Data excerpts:
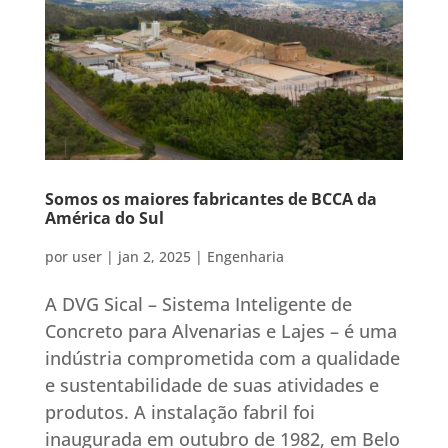
Somos os maiores fabricantes de BCCA da
América do Sul
por
user
|
jan 2, 2025
|
Engenharia
A DVG Sical – Sistema Inteligente de
Concreto para Alvenarias e Lajes – é uma
indústria comprometida com a qualidade
e sustentabilidade de suas atividades e
produtos. A instalação fabril foi
inaugurada em outubro de 1982, em Belo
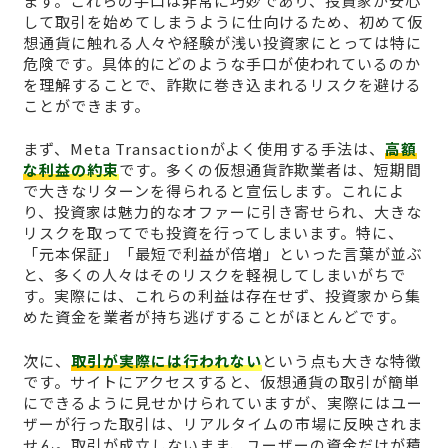
ます。これらの手口は非常に巧妙であり、投資家が安心
して取引を始めてしまうように仕向けるため、初めて仮
想通貨に触れる人々や経験が浅い投資家にとっては特に
危険です。具体的にどのような手口が使われているのか
を理解することで、詐欺に巻き込まれるリスクを避ける
ことができます。
まず、Meta Transactionがよく使用する手法は、
高額
な利益の約束
です。多くの仮想通貨詐欺業者は、短期間
で大きなリターンを得られると宣伝します。これによ
り、投資家は魅力的なオファーに引き寄せられ、大きな
リスクを取ってでも投資を行ってしまいます。特に、
「元本保証」「最短で利益が倍増」といった言葉が並ぶ
と、多くの人々はそのリスクを軽視してしまいがちで
す。実際には、これらの利益は存在せず、投資家から集
めた資金を業者が持ち逃げすることがほとんどです。
次に、
取引が実際には行われない
という点も大きな特徴
です。サイトにアクセスすると、仮想通貨の取引が簡単
にできるように見せかけられていますが、実際にはユー
ザーが行った取引は、リアルタイムの市場に反映されま
せん。取引が成立しないまま、ユーザーの資金だけが積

## Task to carry out
A verbatim transcript of the entries above is required, with the pictures left out.

## Response area
Somos os maiores fabricantes de BCCA da
América do Sul
por
user
|
jan 2, 2025
|
Engenharia
A DVG Sical – Sistema Inteligente de
Concreto para Alvenarias e Lajes – é uma
indústria comprometida com a qualidade
e sustentabilidade de suas atividades e
produtos. A instalação fabril foi
inaugurada em outubro de 1982, em Belo
ます。これらの手口は非常に巧妙であり、投資家が安心
して取引を始めてしまうように仕向けるため、初めて仮
想通貨に触れる人々や経験が浅い投資家にとっては特に
危険です。具体的にどのような手口が使われているのか
を理解することで、詐欺に巻き込まれるリスクを避ける
ことができます。
まず、Meta Transactionがよく使用する手法は、
高額
な利益の約束
です。多くの仮想通貨詐欺業者は、短期間
で大きなリターンを得られると宣伝します。これによ
り、投資家は魅力的なオファーに引き寄せられ、大きな
リスクを取ってでも投資を行ってしまいます。特に、
「元本保証」「最短で利益が倍増」といった言葉が並ぶ
と、多くの人々はそのリスクを軽視してしまいがちで
す。実際には、これらの利益は存在せず、投資家から集
めた資金を業者が持ち逃げすることがほとんどです。
次に、
取引が実際には行われない
という点も大きな特徴
です。サイトにアクセスすると、仮想通貨の取引が簡単
にできるように見せかけられていますが、実際にはユー
ザーが行った取引は、リアルタイムの市場に反映されま
せん。取引が成立しないまま、ユーザーの資金だけが積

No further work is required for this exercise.